Diverse persone, tra cui giocatori della massima serie calcistica norvegese , sono state arrestate in relazione a un caso di presunta corruzione e frode che includerebbe anche partite truccate. Un vero e proprio scandalo che ha sconvolto il calcio norvegese: tornato prepotentemente alla ribalta dopo i recenti risultati della Nazionale (che ha raggiunto con merito la qualificazione alla fase finale dei Mondiali di calcio) e dei club (con il Bodo Glimt in grado di eliminare l’Inter e di strappare la qualificazione agli ottavi di finale di Champions League, dove affronterà il Manchester City, in cui milita il centravanti norvegese Haaland).
Secondo quanto riportato dal quotidiano norvegese “Verdens Gang”, che cita fonti della polizia, lo scorso mercoledì 25 febbraio (proprio mentre il Bodo Glimt batteva a Milano ed eliminava l’Inter) sono state arrestate sette persone, una delle quali è ancora in custodia della polizia . La “Verdens Gang” ha dichiarato che tra queste sette persone ci sono alcuni appartenenti al mondo del calcio norvegese, tra cui “più di un giocatore” della squadra di calcio KFUM Oslo, che la scorsa stagione si è classificata al dodicesimo posto nella prima divisione del campionato.

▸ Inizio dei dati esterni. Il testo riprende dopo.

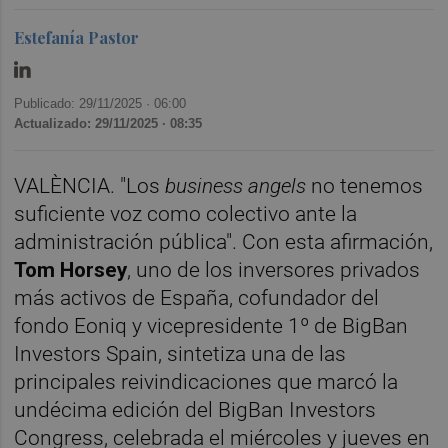
Estefanía Pastor
Publicado: 29/11/2025 ·
06:00
Actualizado: 29/11/2025 · 08:35
VALÈNCIA. "Los
business angels
no tenemos
suficiente voz como colectivo ante la
administración pública". Con esta afirmación,
Tom Horsey
, uno de los inversores privados
más activos de España, cofundador del
fondo Eoniq y vicepresidente 1º de BigBan
Investors Spain, sintetiza una de las
principales reivindicaciones que marcó la
undécima edición del BigBan Investors
Congress, celebrada el miércoles y jueves en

Uno scandalo che ha sconvolto il mondo del calcio norvegese: nell’operazione di polizia sono scattate le manette e sono state effettuate numerose perquisizioni, che hanno coinvolto calciatori, dirigenti e addetti ai lavori. Karl-Petter Løken, segretario generale della Federazione calcistica norvegese (NFF), ha descritto il caso come una “questione incredibilmente triste” in una dichiarazione scritta trasmessa all’agenzia di stampa ‘NTB’. “Il caso dimostra che sono state individuate presunte azioni indesiderate e illegali”, ha affermato Løken , aggiungendo che le autorità calcistiche norvegesi applicano una politica di “tolleranza zero” alle scommesse dei giocatori sulle partite in cui sono coinvolti. “In generale, le partite truccate rappresentano la minaccia più grande per lo sport”, ha aggiunto. La polizia ha informato la Federazione calcistica norvegese del caso, che, secondo Løken, dovrebbe essere oggetto di indagini da parte delle autorità. “La NFF valuterà in un secondo momento se vi siano i presupposti per istituire una commissione disciplinare indipendente”, ha aggiunto.

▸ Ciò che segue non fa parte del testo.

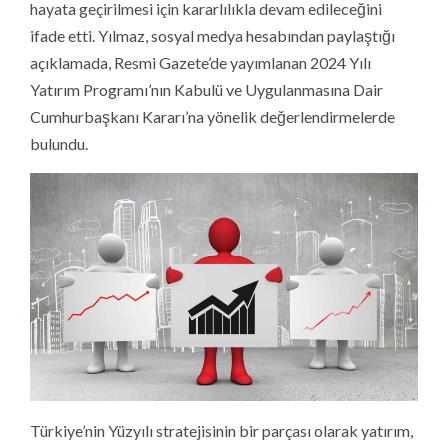
hayata geçirilmesi için kararlılıkla devam edileceğini
ifade etti. Yılmaz, sosyal medya hesabından paylaştığı
açıklamada, Resmi Gazete’de yayımlanan 2024 Yılı
Yatırım Programı’nın Kabulü ve Uygulanmasına Dair
Cumhurbaşkanı Kararı’na yönelik değerlendirmelerde
bulundu.
Türkiye’nin Yüzyılı stratejisinin bir parçası olarak yatırım,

Non è da escludere che, dopo le indagini della magistratura ordinaria, entri in campo la Giustizia Sportiva, che potrebbe sconvolgere l’attuale classifica del campionato e prendere seri provvedimenti nei confronti dei calciatori e dei club coinvolti in questo scandalo. Non si tratta del primo scandalo che ha coinvolto il calcio norvegese. I campionati nordici sono spesso bersaglio di organizzazioni criminali internazionali per la percezione di una minore sorveglianza rispetto ai grandi campionati europei. E nelle ultime stagioni alcuni calciatori sono stati coinvolti in indagini: è il caso dell’ex attaccante della Roma John Carew, che nel novembre 2022 è stato condannato a 14 mesi di prigione per evasione fiscale aggravata, o quello di Andreas Schjelderup, giovane attaccante che è stato incriminato a novembre scorso per aver condiviso sui social un video dai contenuti sessuali espliciti che coinvolgeva minorenni.